Penne With Peas and Asparagus



While this wasn't a super favorite of my kids (there was a bit of whining about the peas and asparagus), they all asked for more so it wasn't exactly a flop either! :) The hubs was not home this night and since he isn't a huge fan of peas I decided to treat myself to a meal that I thought would be tasty... It turned out really good and I also enjoyed it as leftovers for the next couple of days.

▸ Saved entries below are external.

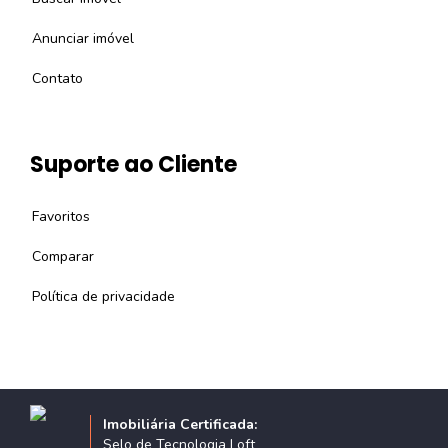
Anunciar imóvel
Contato
Suporte ao Cliente
Favoritos
Comparar
Política de privacidade
Imobiliária Certificada:
Selo de Tecnologia Loft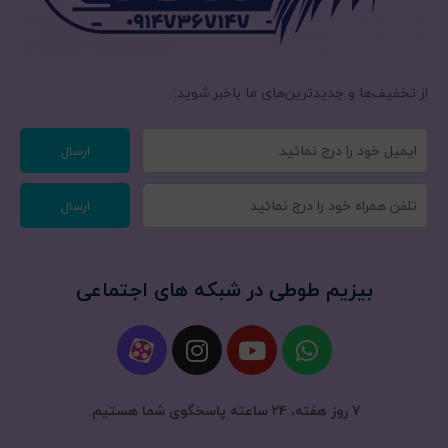
از تخفیف‌ها و جدیدترین‌های ما‌ باخبر شوید:
ارسال
ارسال
بیزیم طوطی در شبکه های اجتماعی
۷ روز هفته، ۲۴ ساعته پاسخگوی شما هستیم.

Penne with Peas and Asparagus
(recipe found on pinterest via recipe.com)

1/2 pound penne
2 tablespoons olive oil
3 garlic cloves, minced
1 pound thick asparagus, cut into 1-inch lengths
2 cups chicken stock
2 cups frozen baby peas, thawed (10 ounces)
1/4 cup heavy cream
2 tablespoons unsalted butter
1 tablespoon chopped fresh sage
1/2 cup freshly grated Parmigiano-Reggiano cheese, plus more for serving

Bring a large pot of salted water to a boil. Add the penne and cook, stirring occasionally, until al dente. Drain. Meanwhile, in a large skillet, heat the olive oil. Add the garlic and asparagus and cook over moderately low heat, stirring occasionally, until the garlic is fragrant, about 3 minutes. Add the stock and boil over high heat until reduced by half and the asparagus are tender, about 5 minutes. Add the peas and cream to the skillet and boil over high heat until the sauce has thickened, 3 minutes. Stir in the penne and cook until heated through. Remove from the heat and stir in the butter, sage and the 1/2 cup of cheese. Season with salt and pepper. Transfer the pasta to bowls and serve right away.